A selection of material from earlier issues

Marist brother jailed. . . www.piperpost.net - 18.3.08
 
A former Marist Brothers school teacher has been jailed in Sydney after being found guilty on 17 charges of indecent assault involving young boys.

The court was told that Ross Francis Murrin, 52, was given a teaching job at a Marist Brothers' school in Daceyville, NSW in 1974. He was aged 18 at the time of his appointment. Eight students aged between nine and 11 years were molested by the priest.

Murrin asked the boys to come to his desk, after which he would sit them on his lap and fondle them. He also abused boys on other occasions, e.g. on a retreat and during periods of detention. On one occasion he reportedly pinned a boy to the floor and pulled down his pants.

The defence told the court Murrin had himself been abused between the ages of eight and 16 by an older cousin. The priest had since voluntarily undertaken a nine-month rehabilitation program for offending clergy.

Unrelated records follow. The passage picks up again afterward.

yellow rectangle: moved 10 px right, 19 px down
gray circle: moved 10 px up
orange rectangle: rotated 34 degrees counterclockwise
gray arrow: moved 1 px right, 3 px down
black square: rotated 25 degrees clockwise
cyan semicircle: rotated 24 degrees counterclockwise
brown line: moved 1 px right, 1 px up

He was sentenced to a maximum of three years and three months with a minimum of eighteen months.

COMMENT: Yet another one! The mills of the law are grinding slowly but they are still squeezing out the truth of past misdeeds. And a PS: A rehabilitation program for offending clergy? How appalling that such a program is needed.

Another priest in trouble. . .
www.piperpost.net - 20.3.08

Father John Haines, 61, has been stood down from his work as parish priest in the Catholic Archdiocese of Melbourne. Father Haines was priest in the area near Geelong, south of Melbourne.

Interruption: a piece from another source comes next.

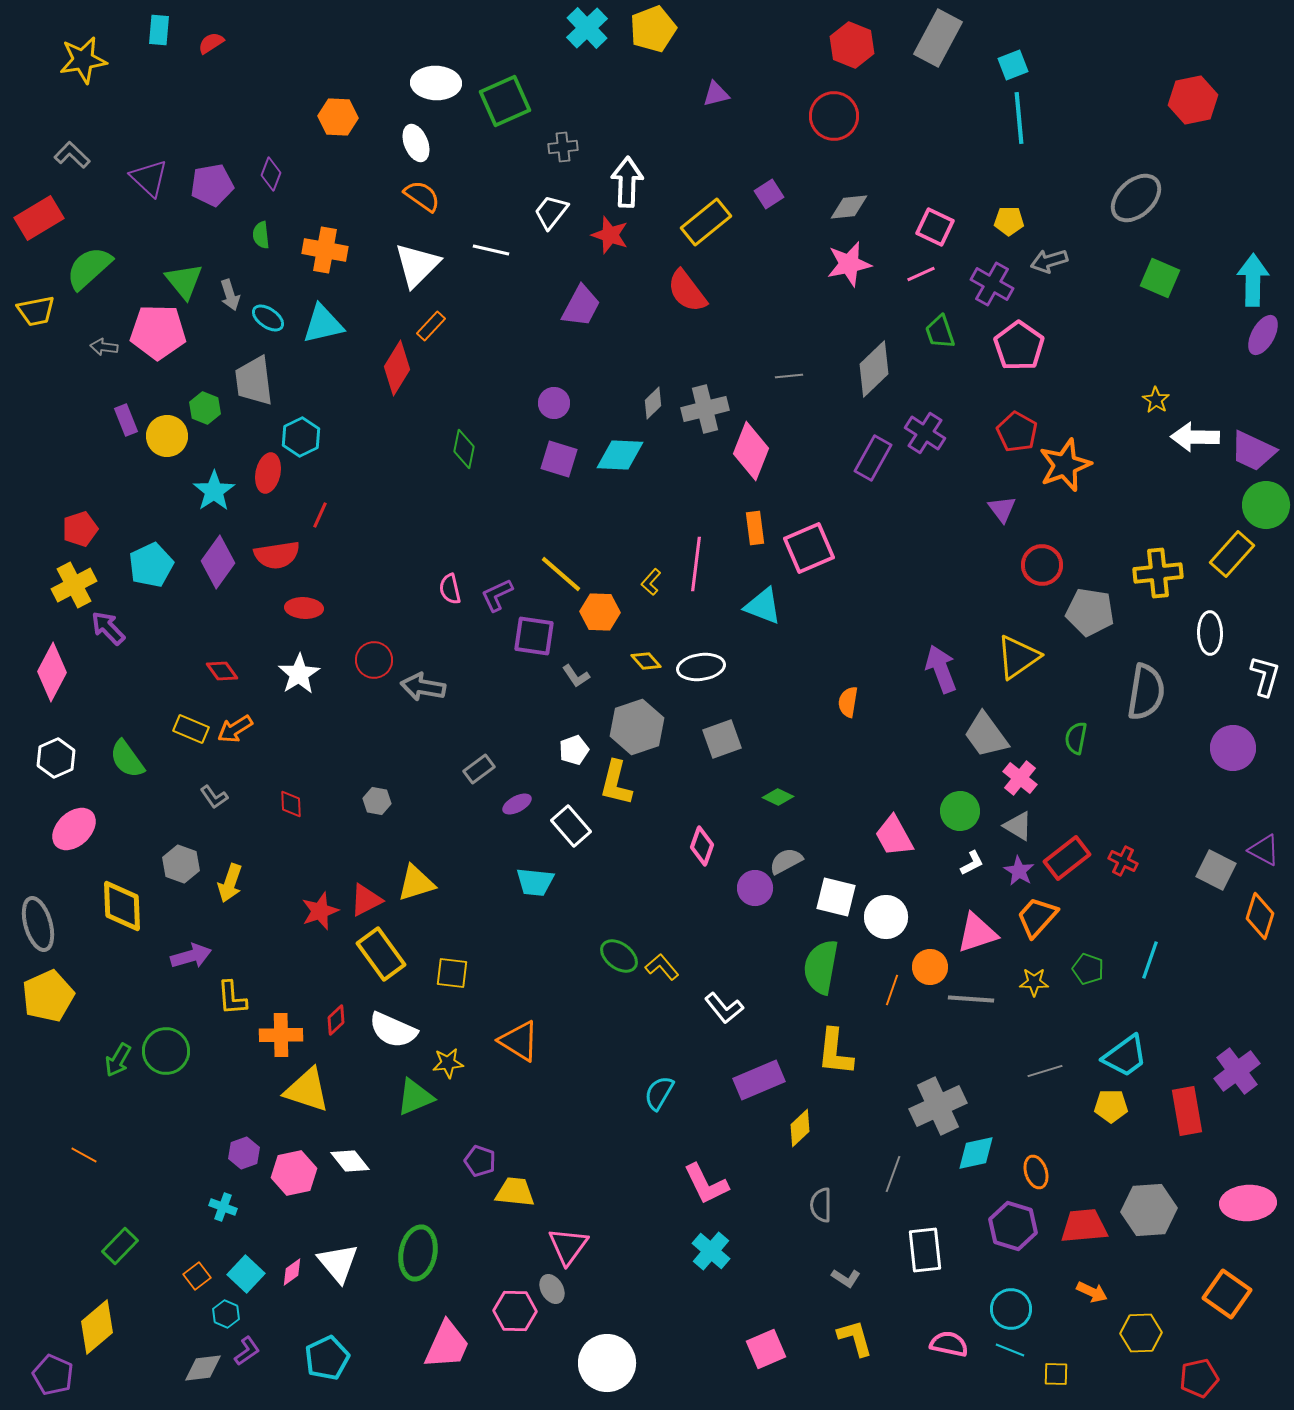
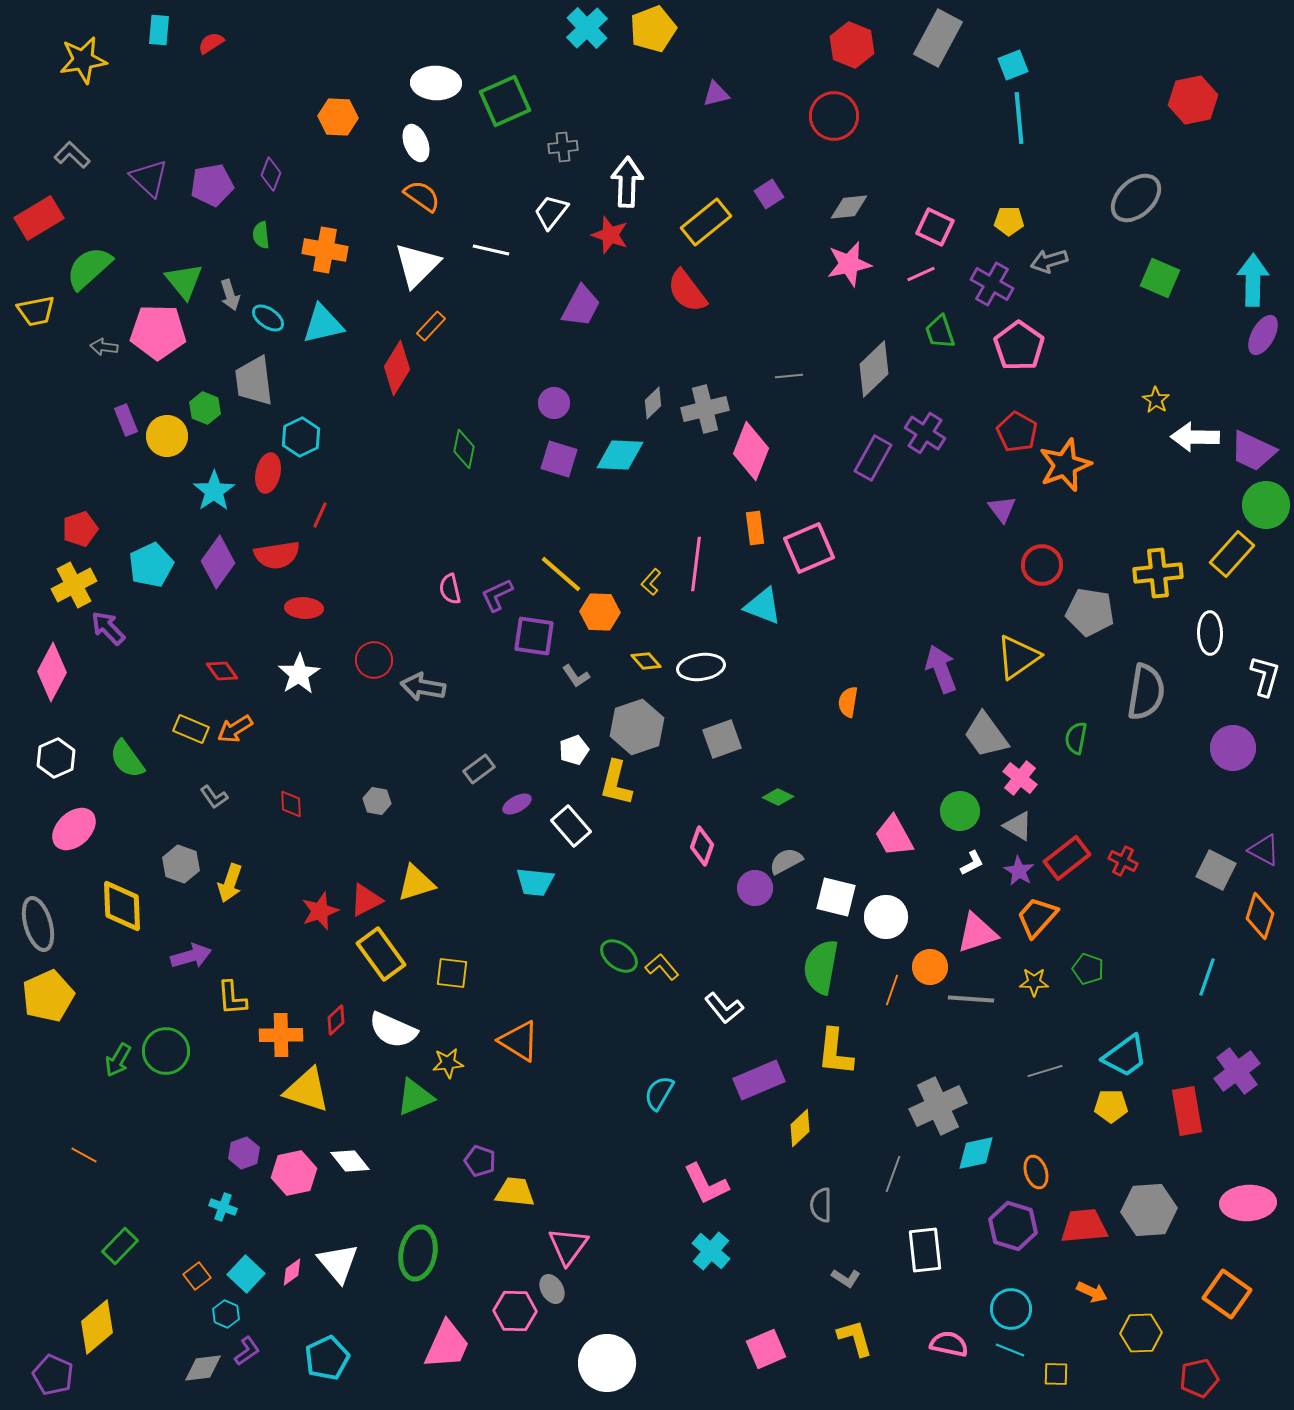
cyan line at (1150, 960): moved 57 px right, 17 px down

The priest has been charged with possessing child pornography, transmitting child pornography and procuring a child for pornography. He is also charged with the indecent assault of a child under 16 and indecent act with a child under 16.

The alleged offences were raised after a community member laid a complaint with Colac police. Colac is near Geelong.

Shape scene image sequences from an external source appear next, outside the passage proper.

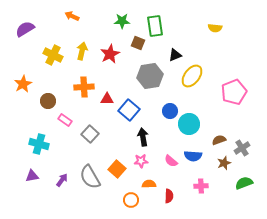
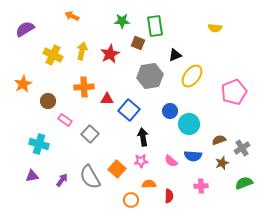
brown star: moved 2 px left
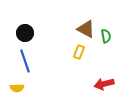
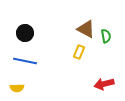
blue line: rotated 60 degrees counterclockwise
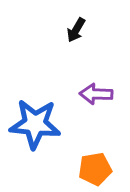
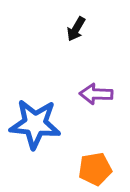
black arrow: moved 1 px up
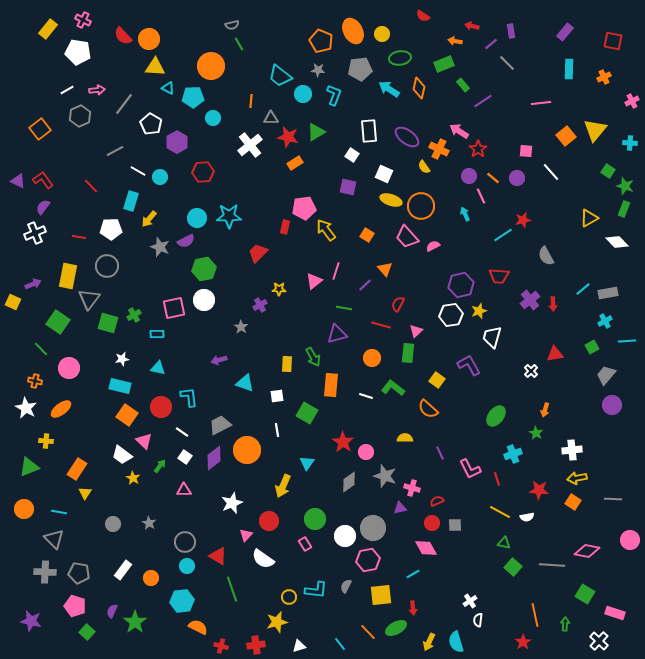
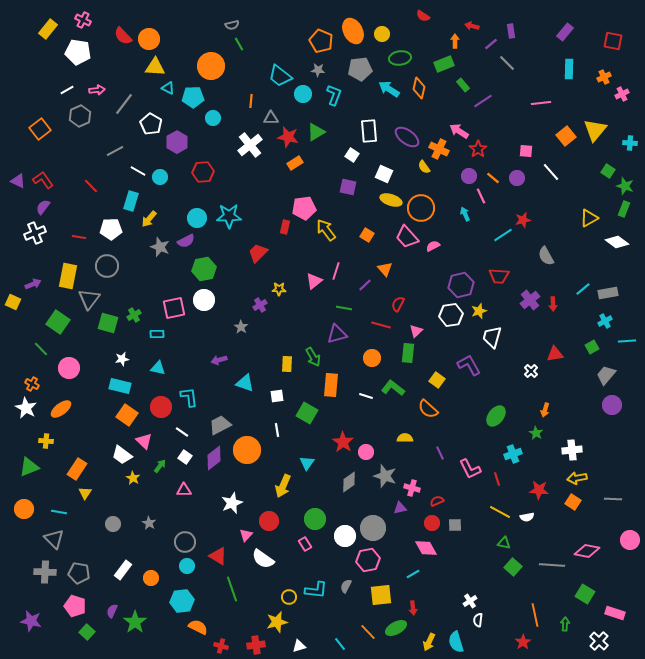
orange arrow at (455, 41): rotated 80 degrees clockwise
pink cross at (632, 101): moved 10 px left, 7 px up
orange circle at (421, 206): moved 2 px down
white diamond at (617, 242): rotated 10 degrees counterclockwise
orange cross at (35, 381): moved 3 px left, 3 px down; rotated 16 degrees clockwise
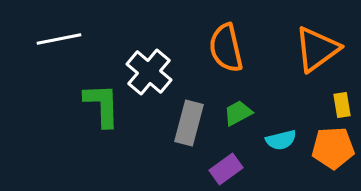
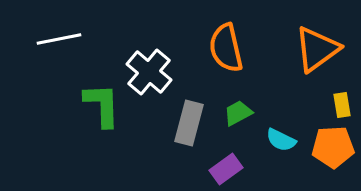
cyan semicircle: rotated 40 degrees clockwise
orange pentagon: moved 1 px up
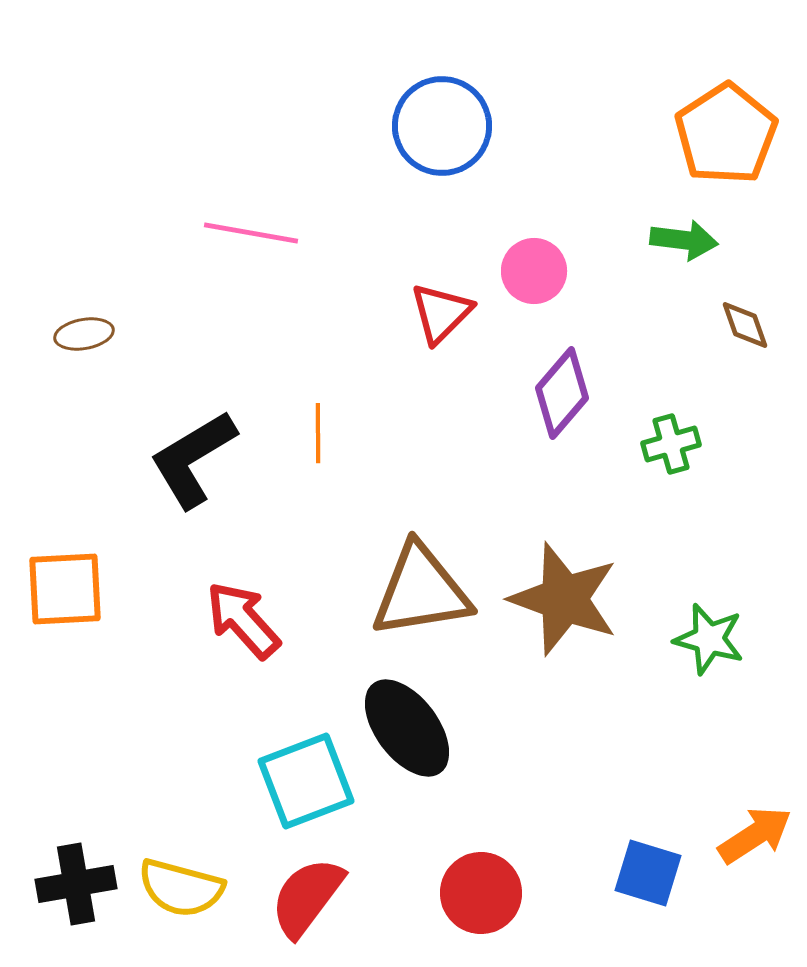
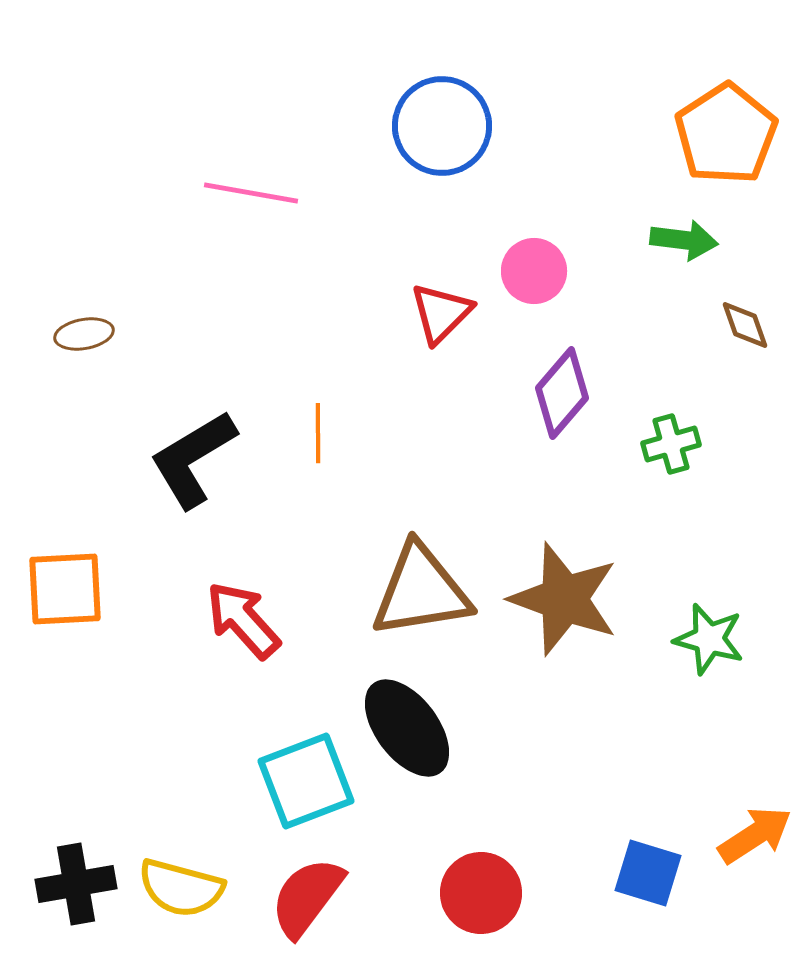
pink line: moved 40 px up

Father Haines was bailed to appear again on 29 May. 

Catholic Archbishop Denis Hart commented: 'I am deeply troubled by the laying of charges and concerned for all persons involved.' He added that Fr Haines was entitled to the presumption of innocence.'

COMMENT: Naturally I cannot comment on this case until the court has determined the priest's guilt or innocence.  However, one comment is possible: Years ago many priests accused of misbehaviour did not always face police action but were quietly spirited away to another place.  These days have, thankfully, passed.

Pope tried to shift blame for child sex abuse. . .
www.piperpost.net - 20.4.08.

One of the big issues that surfaced during the Pope's US visit was the widespread abuse of children by Catholic clergy. Many of those who had been abused protested at the Church's handling of the issue.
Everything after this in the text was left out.